Aunt Carrie smiled with a watery brightness.
“Why, she’s come up to see you, Richard, and to see Arthur. Grace might have come too… only she’s going to have another baby…. You remember, Richard dear, I told you.”
“Why do all these people keep coming about the house?”
“Why.” Aunt Carrie’s watery smile was brave; not wild horses would have dragged the truth from her. If Richard must know he would not know from her. “Why, what people. Richard? Now do come and rest. I beg of you.”
He glared at her, his irritation mounting to a fever heat, then leaving him suddenly; and when his irritation left him he felt quite bewildered. His pale ringed eyes fell and he discovered his own hand that held the diary shaking violently. Often his hands would twitch this way and his legs too. It was the electricity. All at once he wanted to cry.
“Very well.” Drooping, and with a childish desire for sympathy, he explained: “It’s the current that makes me… the electricity.”
Aunt Carrie helped him from his chair and helped him upstairs and helped him partially to undress and to stretch himself out upon his bed. He looked an old exhausted man and his face was very flushed. He fell asleep instantly and slept for two hours. He snored heavily.

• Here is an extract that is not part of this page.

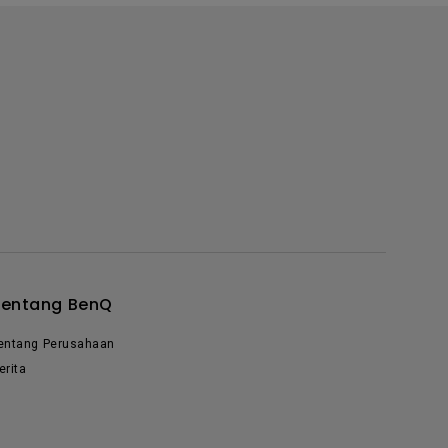
Tentang BenQ
entang Perusahaan
erita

When he awoke he felt splendid, completely refreshed and full of vigour and intelligence. He ate his bread and milk greedily, a lovely big bowl of bread and milk. It tasted sweet and pulpy and it was not burning in his mouth and his hand did not twitch with electricity any longer. He looked to see that Aunt Carrie had gone out of the room; then he licked up the last of the bowlful with his tongue. It always tasted better that way.
Afterwards he lay staring at the ceiling clasping the warmth in his stomach and hearing the buzz of a blue-bottle on the window-pane and letting warm thoughts buzz through his head and being conscious of his own prodigious capabilities. All sorts of projects and conjectures flashed through his prodigiously capable mind. There was even a marriage ceremony at the back of it all, dim and warm, with music, great swelling organ music and a slender virgin of unsurpassable beauty who adored him.
He was lying like this when the noise of cars arriving disturbed him. He raised himself on his elbow, l
istening, and with great quickness he understood that people were coming. A look of delighted cunning flashed into his face. This was his chance, a great chance while the electricity was off.
He got up. It was not easy for him to get up, the movements were complicated and numerous, but with such prodigious capabilities nothing was impossible. He worked himself sideways upon his elbow and rolled off the bed. He fell with a bump in the kneeling position. He waited for a minute, listening to see if anybody had heard the bump. Good! No one had heard the bump. He crawled on his knees to the window and looked out of the window. One car, two cars; it was exciting now, he was enjoying himself, he wanted to laugh.